◆ TO DO ◆
Word for word, give the data again without its pictures.
== Segment start ==
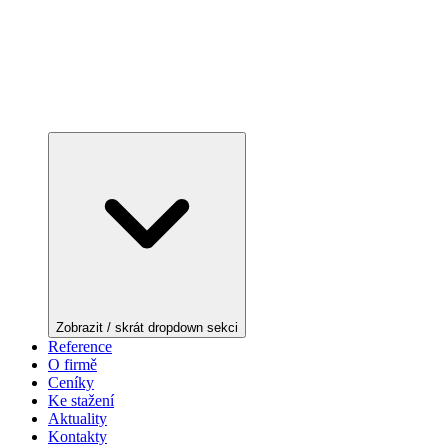
Zobrazit / skrát dropdown sekci
Reference
O firmě
Ceníky
Ke stažení
Aktuality
Kontakty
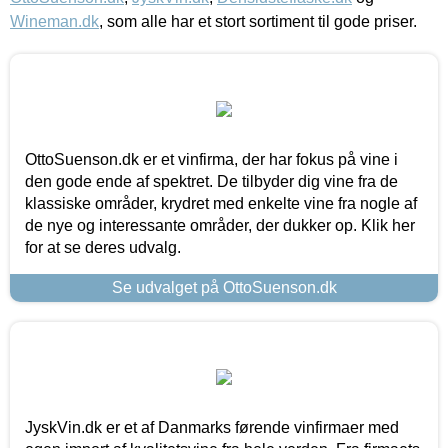
Wineman.dk
, som alle har et stort sortiment til gode priser.
OttoSuenson.dk er et vinfirma, der har fokus på vine i
den gode ende af spektret. De tilbyder dig vine fra de
klassiske områder, krydret med enkelte vine fra nogle af
de nye og interessante områder, der dukker op. Klik her
for at se deres udvalg.
Se udvalget på OttoSuenson.dk
JyskVin.dk er et af Danmarks førende vinfirmaer med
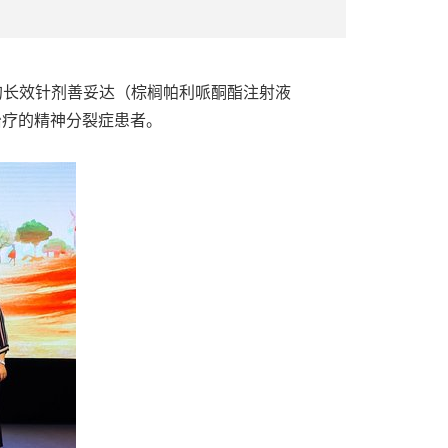
裂症的长效针剂善妥达（棕榈帕利哌酮酯注射液
治疗的精神分裂症患者。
== Segment end ==
◆ YOUR RESPONSE ◆
Zobrazit / skrát dropdown sekci
Reference
O firmě
Ceníky
Ke stažení
Aktuality
Kontakty
Wineman.dk
, som alle har et stort sortiment til gode priser.
OttoSuenson.dk er et vinfirma, der har fokus på vine i
den gode ende af spektret. De tilbyder dig vine fra de
klassiske områder, krydret med enkelte vine fra nogle af
de nye og interessante områder, der dukker op. Klik her
for at se deres udvalg.
Se udvalget på OttoSuenson.dk
JyskVin.dk er et af Danmarks førende vinfirmaer med
裂症的长效针剂善妥达（棕榈帕利哌酮酯注射液
治疗的精神分裂症患者。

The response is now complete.